23:24 dakr: gfxstrand: You mean the GPUVA manager changes for common dma-resv, extobj and evicted obj tracking?
23:26 fdobridge: <airlied> @faith we can always land the no_share flag in the uapi even if we don't wire it up just yet
23:27 gfxstrand: dakr: yeah
23:27 gfxstrand: airlied: Yeah, we can. That's kind-of what I'm thinking. As long as the flag works and we reject exports when it's set, that gives us the back-door we need.
23:31 dakr: gfxstrand: I already discussed the patch with the Intel folks, Matt even proposed it. I think I remember Boris liked it as well. I'm not sure about amdgpu though, if it also suits its needs.
23:32 dakr: I will get it in shape and push it on the mailing list soon. Usually folks are pretty responsive, hence I'd be optimistic.
23:33 gfxstrand: Okay, cool.
23:34 gfxstrand: Obviously, it'd be nice to have that when we land initial support but, like airlied said, we can land without as long as we have the NO_SHARE flag in the UAPI.

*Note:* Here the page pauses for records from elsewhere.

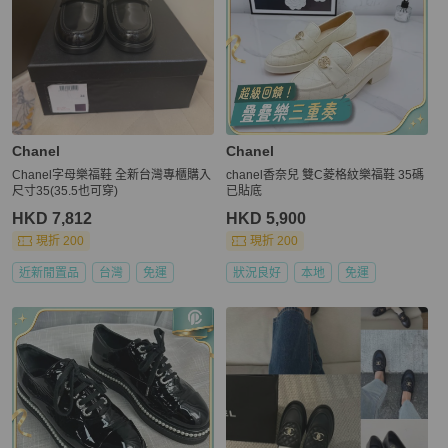
Chanel
Chanel
Chanel字母樂福鞋 全新台灣專櫃購入
chanel香奈兒 雙C菱格紋樂福鞋 35碼
尺寸35(35.5也可穿)
已貼底
HKD 7,812
HKD 5,900
現折 200
現折 200
近新閒置品
台灣
免運
狀況良好
本地
免運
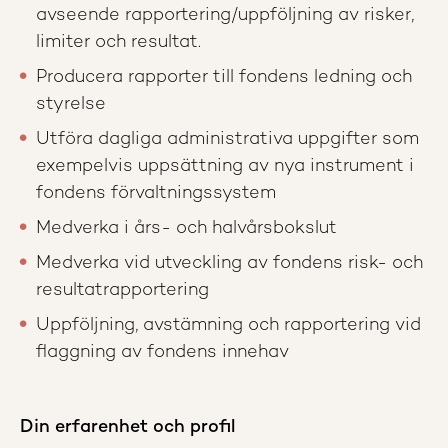
avseende rapportering/uppföljning av risker,
limiter och resultat.
Producera rapporter till fondens ledning och
styrelse
Utföra dagliga administrativa uppgifter som
exempelvis uppsättning av nya instrument i
fondens förvaltningssystem
Medverka i års- och halvårsbokslut
Medverka vid utveckling av fondens risk- och
resultatrapportering
Uppföljning, avstämning och rapportering vid
flaggning av fondens innehav
Din erfarenhet och profil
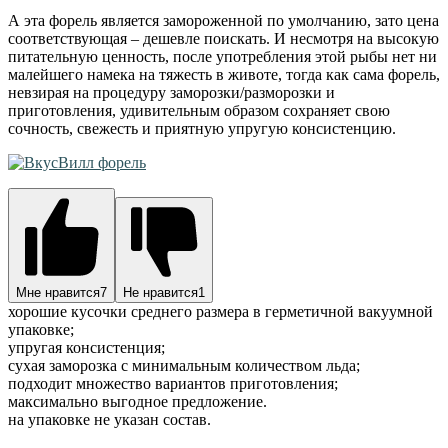
А эта форель является замороженной по умолчанию, зато цена
соответствующая – дешевле поискать. И несмотря на высокую
питательную ценность, после употребления этой рыбы нет ни
малейшего намека на тяжесть в животе, тогда как сама форель,
невзирая на процедуру заморозки/разморозки и
приготовления, удивительным образом сохраняет свою
сочность, свежесть и приятную упругую консистенцию.
Мне нравится
7
Не нравится
1
хорошие кусочки среднего размера в герметичной вакуумной
упаковке;
упругая консистенция;
сухая заморозка с минимальным количеством льда;
подходит множество вариантов приготовления;
максимально выгодное предложение.
на упаковке не указан состав.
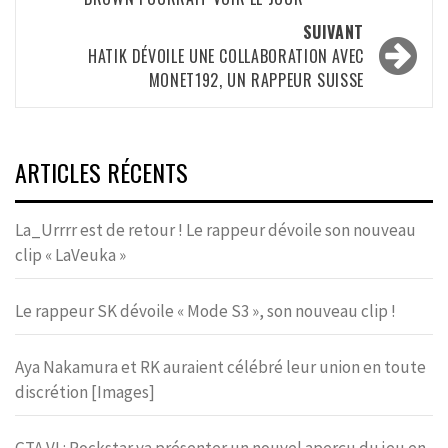
SUIVANT
HATIK DÉVOILE UNE COLLABORATION AVEC
MONET192, UN RAPPEUR SUISSE
ARTICLES RÉCENTS
La_Urrrr est de retour ! Le rappeur dévoile son nouveau
clip « LaVeuka »
Le rappeur SK dévoile « Mode S3 », son nouveau clip !
Aya Nakamura et RK auraient célébré leur union en toute
discrétion [Images]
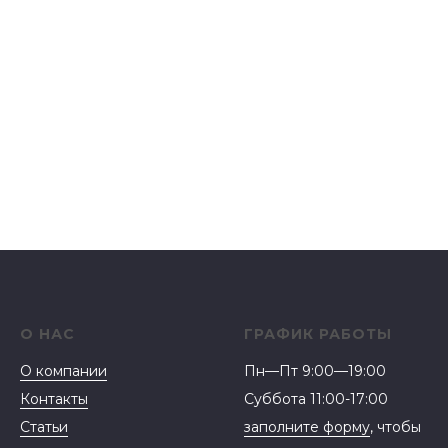
О НАС
ГРАФИК РАБОТЫ
О компании
Пн—Пт 9:00—19:00
Контакты
Суббота 11:00-17:00
Статьи
заполните форму
, чтобы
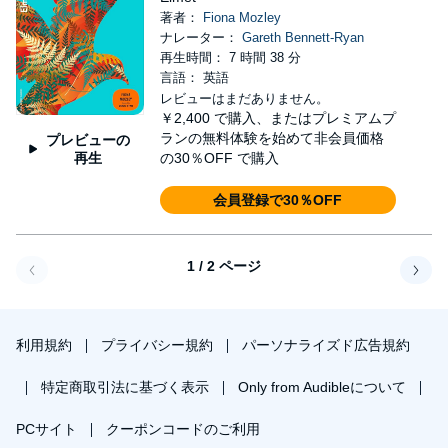
著者：
Fiona Mozley
ナレーター：
Gareth Bennett-Ryan
再生時間： 7 時間 38 分
言語： 英語
レビューはまだありません。
￥2,400
で購入、またはプレミアムプ
ランの無料体験を始めて非会員価格
プレビューの
再生
の30％OFF で購入
会員登録で30％OFF
1 / 2 ページ
戻る
次へ
利用規約
プライバシー規約
パーソナライズド広告規約
特定商取引法に基づく表示
Only from Audibleについて
PCサイト
クーポンコードのご利用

23:34 gfxstrand: dakr: Uh... I think your branch broke the old UAPI. That or I badly broke something on rebase. (-:
23:35 gfxstrand: Wait... that can't be right...
23:35 gfxstrand: I just did a full NAK run and that uses the old uapi.

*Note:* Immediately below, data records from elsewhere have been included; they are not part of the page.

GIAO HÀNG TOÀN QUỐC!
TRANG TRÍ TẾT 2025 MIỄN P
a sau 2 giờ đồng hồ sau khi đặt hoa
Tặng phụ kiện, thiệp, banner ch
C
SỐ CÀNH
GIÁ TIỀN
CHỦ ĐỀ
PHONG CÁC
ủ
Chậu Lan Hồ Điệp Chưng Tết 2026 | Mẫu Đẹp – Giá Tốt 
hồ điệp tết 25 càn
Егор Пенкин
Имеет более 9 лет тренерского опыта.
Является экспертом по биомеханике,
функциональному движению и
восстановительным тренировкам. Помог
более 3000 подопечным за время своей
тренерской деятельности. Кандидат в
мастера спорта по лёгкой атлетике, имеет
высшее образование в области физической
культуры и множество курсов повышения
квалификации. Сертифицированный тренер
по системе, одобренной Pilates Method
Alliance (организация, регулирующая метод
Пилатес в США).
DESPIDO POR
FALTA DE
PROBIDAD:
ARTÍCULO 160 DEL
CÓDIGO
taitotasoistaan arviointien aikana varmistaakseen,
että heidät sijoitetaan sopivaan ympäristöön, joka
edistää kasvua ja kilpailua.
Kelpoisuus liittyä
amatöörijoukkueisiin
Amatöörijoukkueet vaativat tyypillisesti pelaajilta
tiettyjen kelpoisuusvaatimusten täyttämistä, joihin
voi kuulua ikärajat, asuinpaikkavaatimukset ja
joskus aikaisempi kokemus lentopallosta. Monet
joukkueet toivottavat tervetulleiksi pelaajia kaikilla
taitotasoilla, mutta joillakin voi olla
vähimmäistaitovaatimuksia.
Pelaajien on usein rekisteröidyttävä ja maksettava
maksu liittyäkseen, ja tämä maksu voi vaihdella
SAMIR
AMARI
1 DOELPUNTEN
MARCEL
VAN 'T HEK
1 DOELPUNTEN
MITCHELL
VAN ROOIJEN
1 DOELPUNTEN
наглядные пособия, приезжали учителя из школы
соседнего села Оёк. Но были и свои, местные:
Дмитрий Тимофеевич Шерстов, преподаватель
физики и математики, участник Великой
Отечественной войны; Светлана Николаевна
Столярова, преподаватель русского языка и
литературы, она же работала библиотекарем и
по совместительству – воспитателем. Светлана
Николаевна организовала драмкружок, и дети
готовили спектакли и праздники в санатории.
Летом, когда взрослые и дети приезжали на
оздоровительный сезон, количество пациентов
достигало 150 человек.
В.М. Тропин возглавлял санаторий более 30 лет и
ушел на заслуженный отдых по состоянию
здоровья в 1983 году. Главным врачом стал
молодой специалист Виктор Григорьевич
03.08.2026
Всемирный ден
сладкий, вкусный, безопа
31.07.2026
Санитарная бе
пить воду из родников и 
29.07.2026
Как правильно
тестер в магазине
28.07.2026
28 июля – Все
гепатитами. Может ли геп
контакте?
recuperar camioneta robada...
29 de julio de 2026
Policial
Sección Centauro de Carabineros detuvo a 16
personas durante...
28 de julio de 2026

23:35 gfxstrand: Something must have broken in the reabase
23:35 gfxstrand: crazy
23:39 airlied: seems unlikely to be kernel side, since the paths are pretty separated
23:40 dakr: There's shouldn't be much different than the ktime tracking, I tend to think something has gone wrong with the rebase.
23:40 fdobridge: <karolherbst🐧🦀> @gfxstrand I've already merged https://gitlab.freedesktop.org/mesa/mesa/-/merge_requests/24312 so you might want to rebase again
23:40 fdobridge: <karolherbst🐧🦀> didn't want to wait until my run is complete, but it's promising: `Pass: 147272, Fail: 19, Crash: 215, UnexpectedPass: 1865, ExpectedFail: 10567, Skip: 697981, Timeout: 3, Flake: 78, Duration: 2:38:11, Remaining: 3:31:46`
23:45 fdobridge: <gfxstrand> I'm rebasing now
23:47 gfxstrand: Okay, seems to be running fine now. No idea what happened there.
23:48 fdobridge: <gfxstrand> Also, even though it looks like I lost it, I still have the patch from Thomas to fix D32S8. I just squashed it into Dave's patch to add support.